Acronyms
- AZ - Availability Zone
- CDN - Content Delivery Network
- DDoS - Distributed Denial of Service
- ELB - Elastic Load Balancer.
- EFS - Elastic File System
- IAM - Identity and Access Management
- MFA - Multi Factor Authentication
- NAT - Network Address Translation
- NFS - Network File System
- RDS - Relational Database Service
- S3 - Simple Storage Service.
- WAF - Web Application Filter
Before we set off
About this Artcile
- Hi, this article contains game changing information for those who would like
to get AWS Certified Cloud Architect certified.
- It is one of a series of articles.
[Update-2020-04-30]
-
This is the fifth (5th) article in the series and here are links to all the articles:
[/Update-2020-04-30]
- It is an estimated 35 minute read.
This Article is not an Introduction to AWS
This series of articles is not an introduction to AWS or any of the core concepts of the AWS Cloud. You need to be already familiar with some core concepts of AWS Cloud to fully benefit from this article. In order words, if you are not familiar with the AWS cloud, you should read the series of articles beginning at:
What does it mean to architect for reliability?
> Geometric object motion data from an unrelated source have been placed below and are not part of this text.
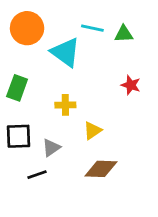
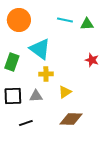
cyan triangle: (65, 52) -> (40, 49), moved
gray triangle: (51, 148) -> (36, 96), moved, turned 32

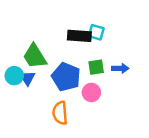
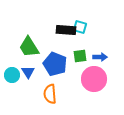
cyan circle: (14, 76) -> (12, 75), moved
blue triangle: (28, 78) -> (28, 72), moved
pink circle: (91, 92) -> (94, 79), moved, size x1.6

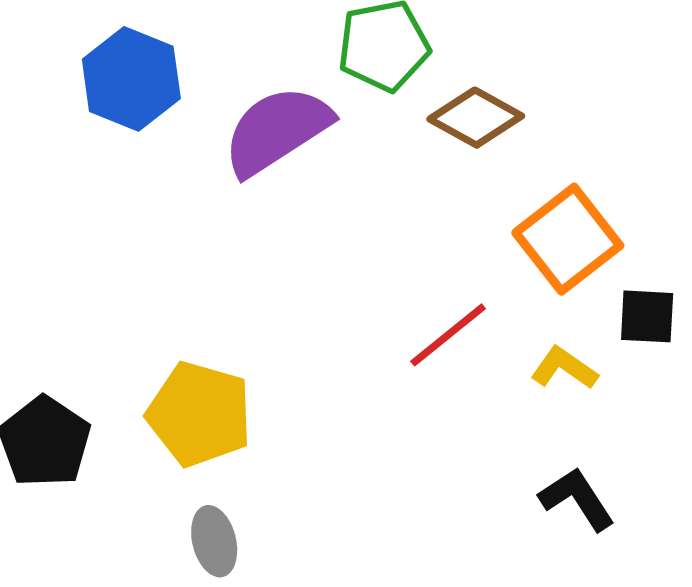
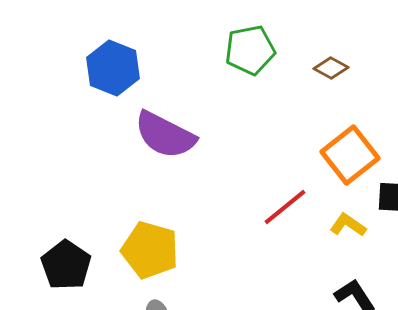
brown diamond: (476, 118) -> (331, 68), moved, size x0.7
purple semicircle: (277, 130) -> (165, 135), moved, turned -120

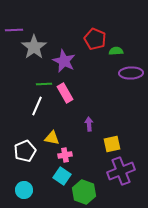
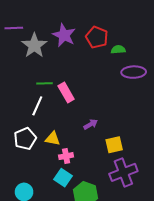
purple star: (64, 61) -> (64, 35), moved
purple arrow: (89, 124) -> (91, 124), turned 64
white pentagon: (25, 151) -> (25, 139), moved

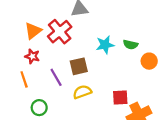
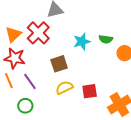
red star: (32, 56) -> (15, 58), size x1.5
purple line: (56, 77) -> (30, 81), moved
red square: (120, 97) -> (90, 91), moved

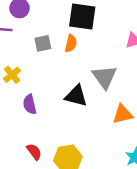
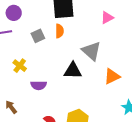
purple semicircle: (30, 104) -> (38, 85), turned -63

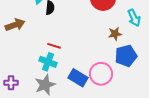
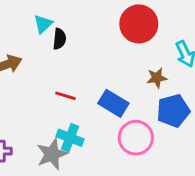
cyan cross: (48, 62) -> (70, 138), moved
blue rectangle: (78, 78) -> (113, 103), moved

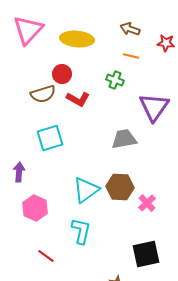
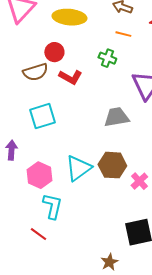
pink hexagon: (35, 208) -> (39, 175), moved
cyan L-shape: (81, 231) -> (52, 206), moved

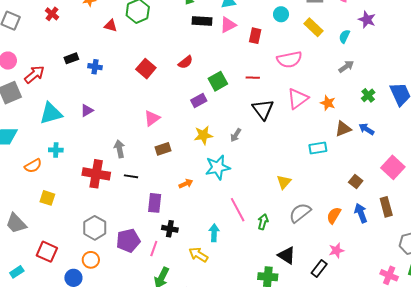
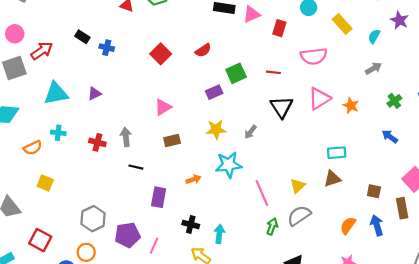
black rectangle: (71, 58) -> (82, 37), turned 48
brown triangle: (343, 129) -> (332, 179), moved
red cross: (96, 174) -> (97, 142), moved, size x0.6
brown square: (356, 181) -> (374, 191), turned -32
brown rectangle: (386, 207) -> (402, 208), moved
pink line: (238, 210) -> (262, 193), moved
gray semicircle: (300, 213) -> (299, 216), moved
black cross: (170, 229) -> (191, 224), moved

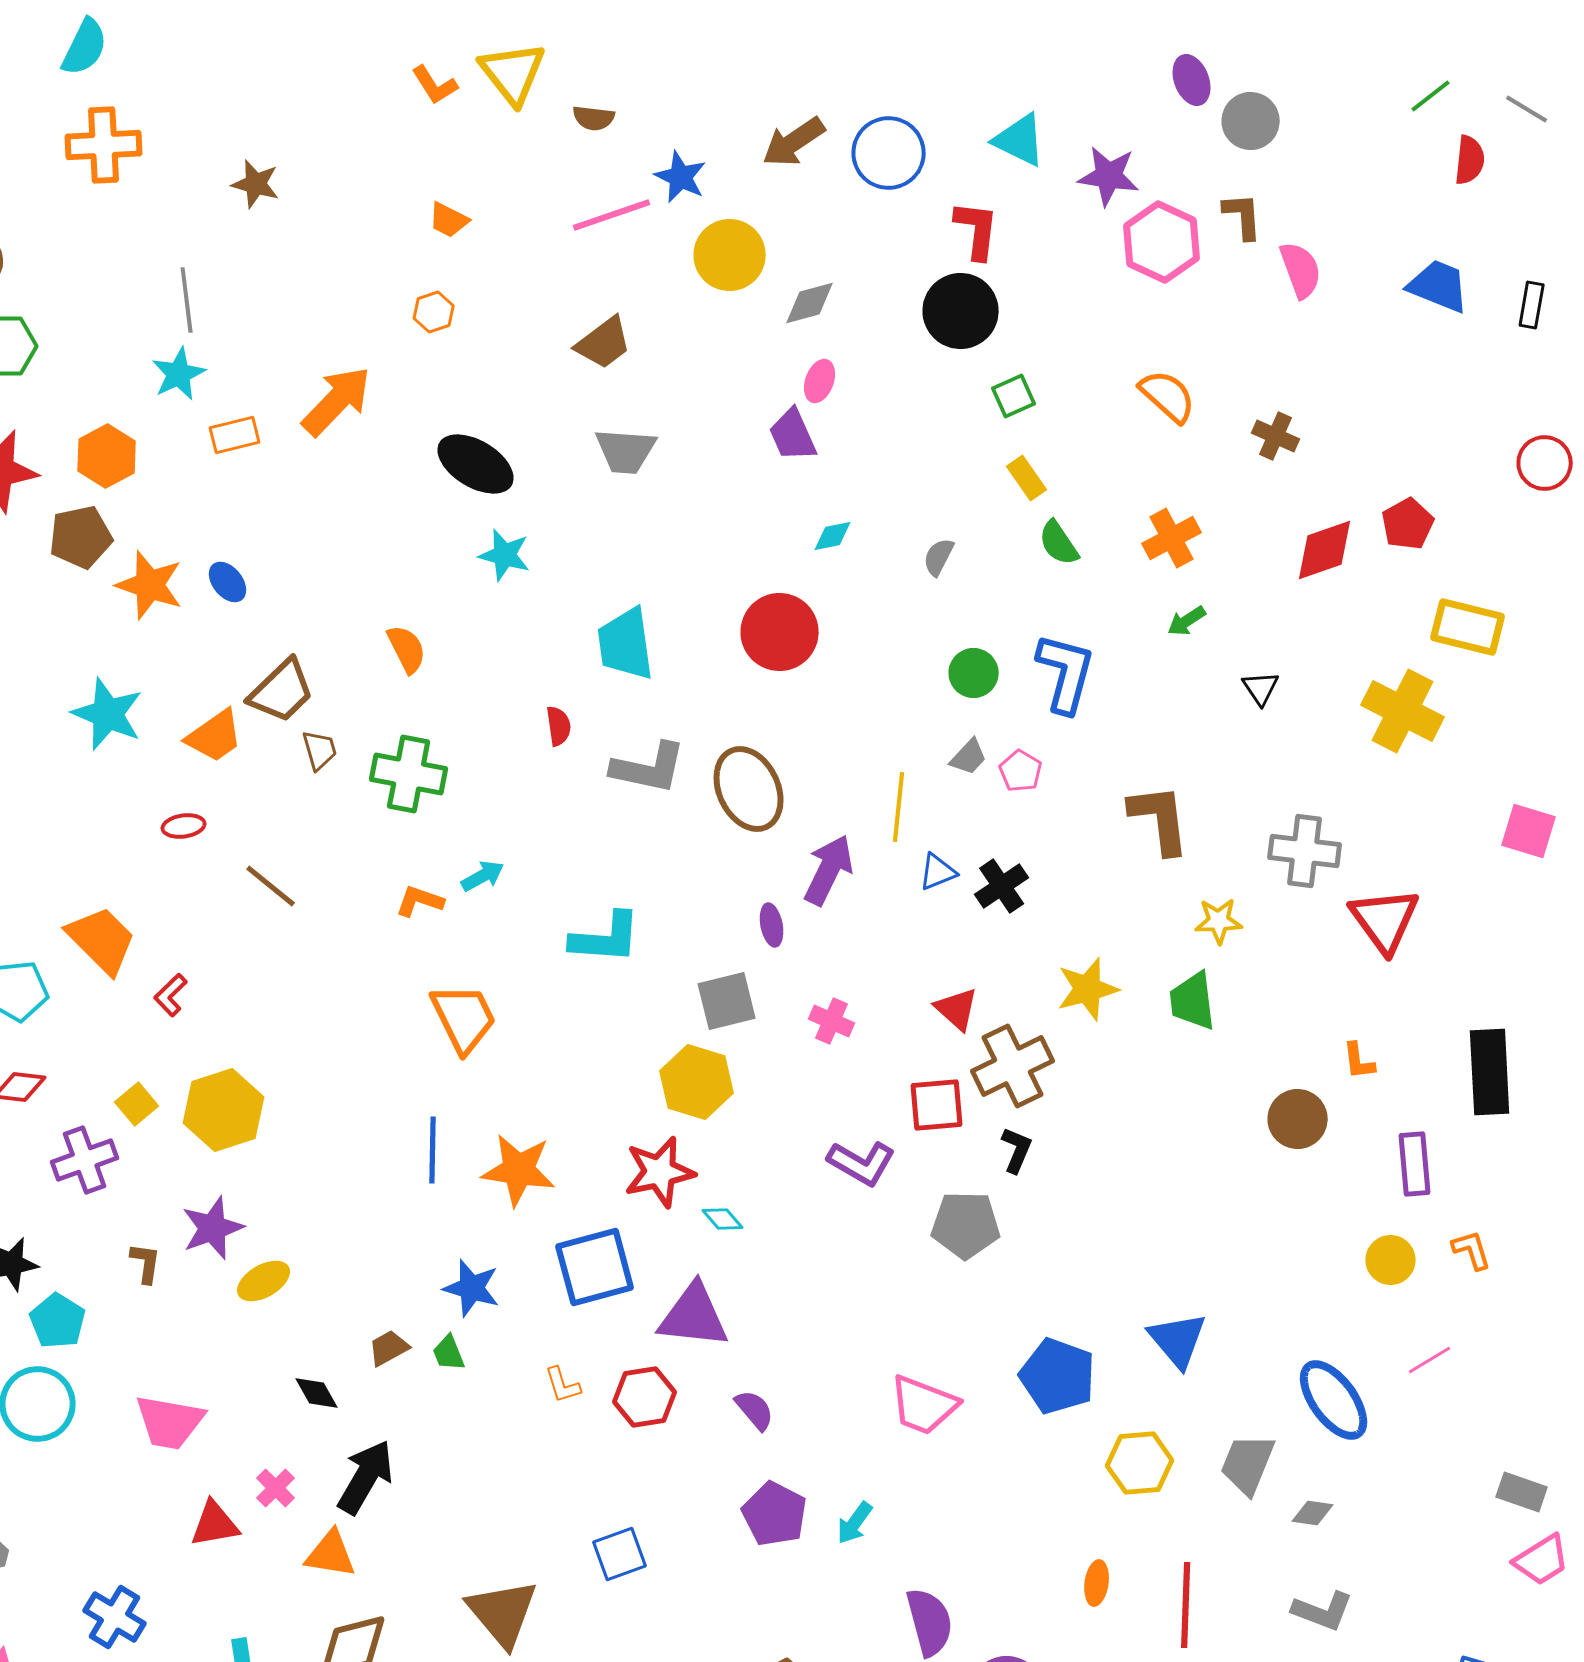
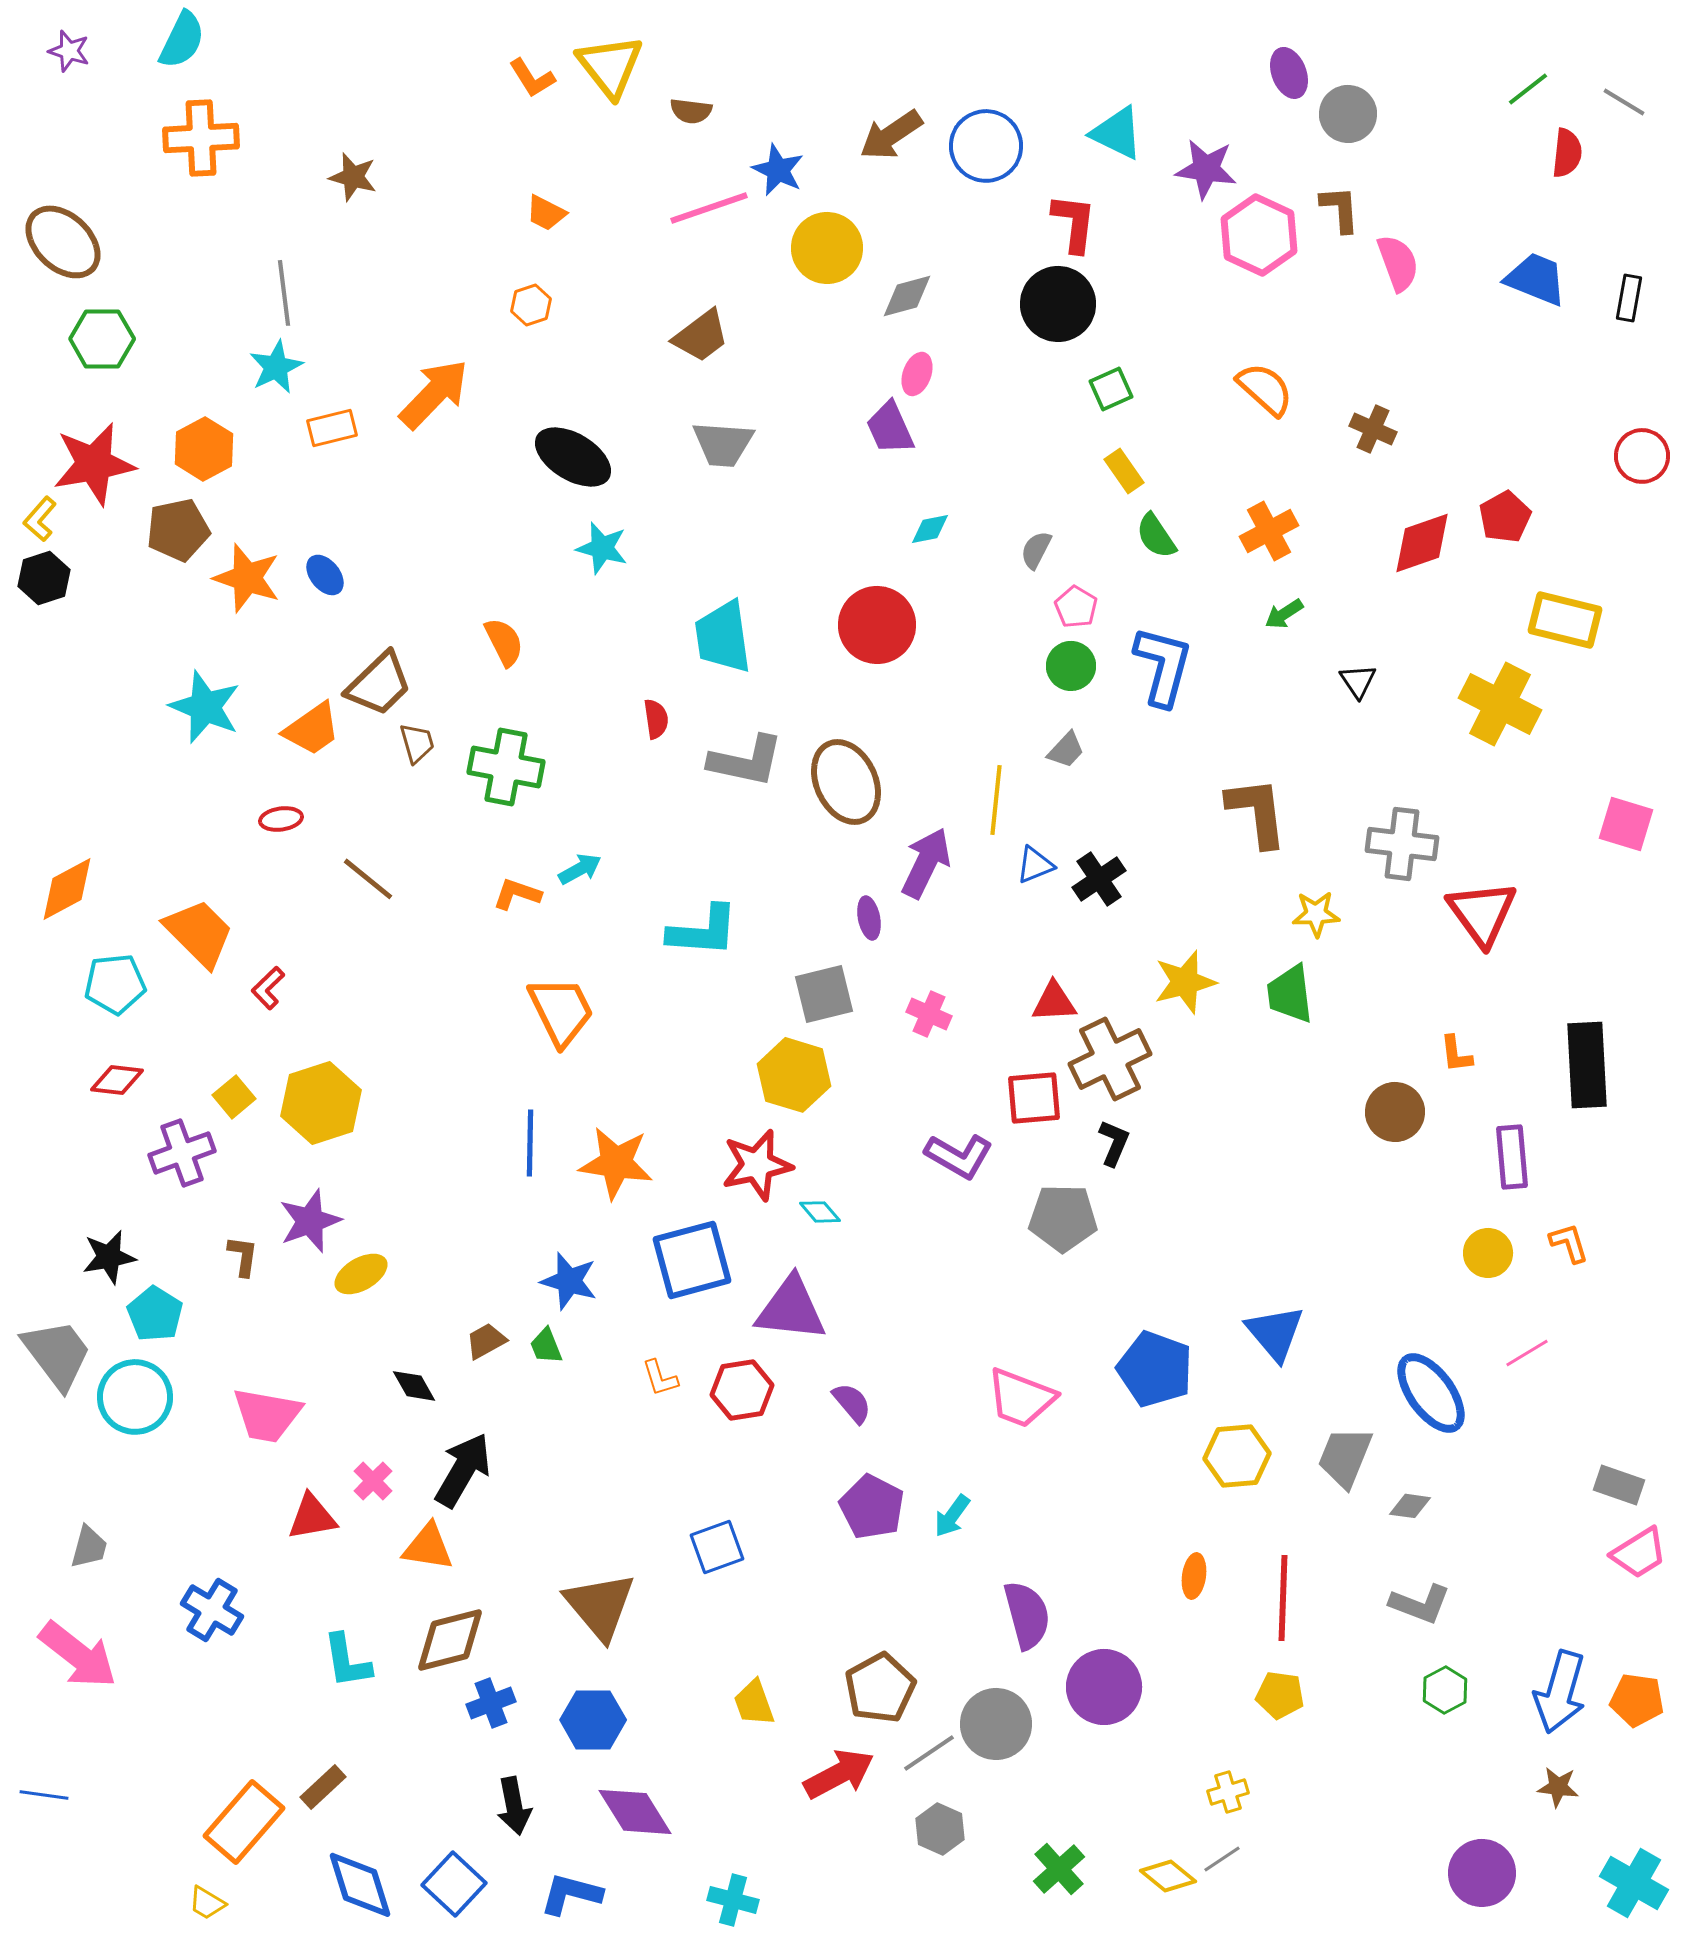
pink pentagon: (1021, 771) -> (1076, 607), moved
red triangle: (957, 1009) -> (1054, 1002), turned -45

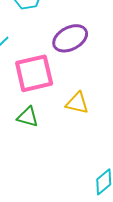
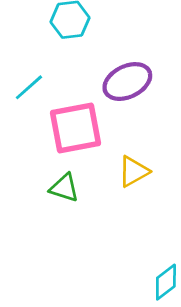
yellow triangle: (77, 103) -> (134, 171), turned -45

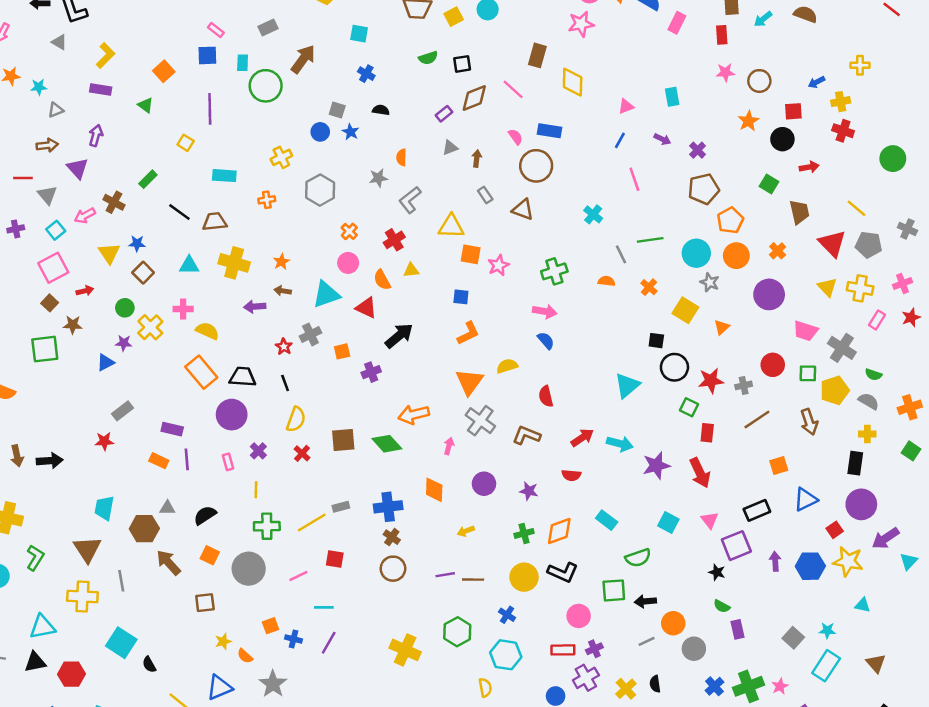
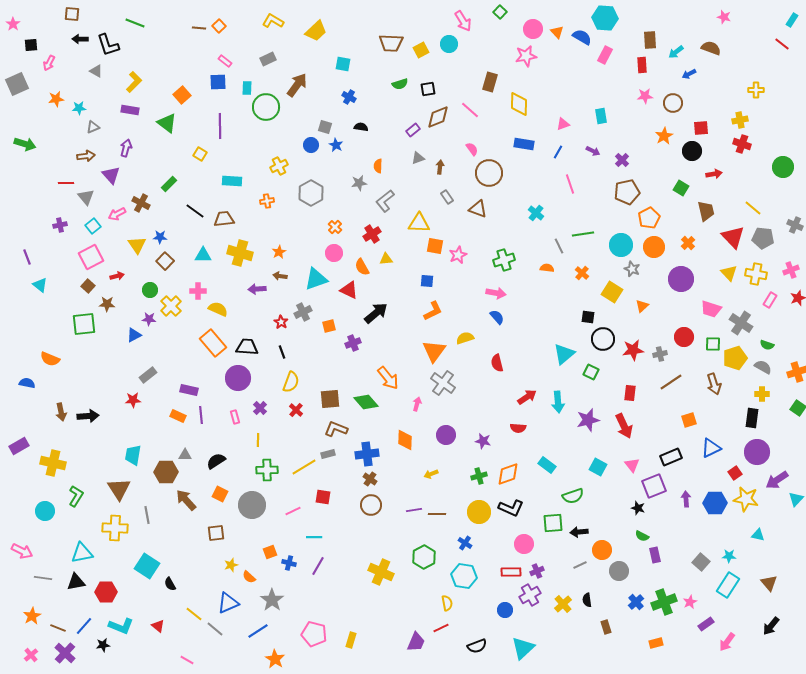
blue arrow: (816, 82) -> (689, 74), moved
green triangle: (146, 105) -> (167, 123), size x1.5
blue rectangle: (549, 131) -> (524, 144), moved
green square: (689, 407) -> (591, 372), moved
orange arrow: (414, 415) -> (388, 378), turned -115
brown L-shape: (526, 435) -> (336, 429), moved
cyan arrow: (620, 444) -> (558, 402), turned 70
First off, what is reliability?
Reliability : is the quality of being trustworthy or of performing consistently well
So we want our cloud based application to perform consistently well. Well for AWS, reliability is one of the 5 pillars of a well architected system and it includes the ability of a system to:
-
Recover from infrastructure or service disruptions.
-
Dynamically acquire computing resources to meet demand.
-
Mitigate disruptions such as misconfigurations or transient network issues.
TL;DR
Read the Takeaways
at the end of the article.
Core Concepts
Before delving into reliability proper. Let’s take a brief look at some AWS core concepts. This include: Identity and Access Management (IAM), CloudTrail, AWS Web Application Firewall (WAF), AWS Shield, AWS Config and AWS Trusted Advisor.
Identity and Access Management (IAM)
-
Principals (users, apps etc) authenticate via:
- Username and password
- Programmatic keys
-
Authentication- Who you are
-
Authorization - What you can do
-
IAM Users
An IAM user is an entity that you create in AWS. The IAM user represents the person or service who uses the IAM user to interact with AWS. A primary use for IAM users is to give people the ability to sign in to the AWS Management Console for interactive tasks and to make programmatic requests to AWS services using the API or CLI.
- IAM Groups
An IAM group is a collection of IAM users. You can use groups to specify permissions for a collection of users, which can make those permissions easier to manage for those users. For example, you could have a group called Admins and give that group the types of permissions that administrators typically need. Note that a group is not truly an identity because it cannot be identified as a Principal in a resource-based or trust policy. It is only a way to attach policies to multiple users at one time.
- IAM Roles
An IAM role is very similar to a user, in that it is an identity with permission policies that determine what the identity can and cannot do in AWS. However, a role does not have any credentials (password or access keys) associated with it. Instead of being uniquely associated with one person, a role is intended to be assumable by anyone who needs it.
- Temporary Credentials
Temporary credentials are primarily used with IAM roles, but there are also other uses. You can request temporary credentials that have a more restricted set of permissions than your standard IAM user. A benefit of temporary credentials is that they expire automatically after a set period of time. You have control over the duration that the credentials are valid.
-
Prefer IAM roles over users. Generally:
-
Use
users
for single user access when very specific access is required. -
Use
roles
for applications, multiple users, federated access. For more on
federated access click here and here
-
-
Do not carryout day to day administration from your root account. Rather
use an IAM account.
- While under IAM console, check your security status to see how much of the
security best practice you have completed. Complete all the security best practice requirements.
CloudTrail
With CloudTrail, you can log, continuously monitor, and retain account activity related to actions across your AWS infrastructure. CloudTrail provides event history of your AWS account activity, including actions taken through the AWS Management Console, AWS SDKs, command line tools, and other AWS services.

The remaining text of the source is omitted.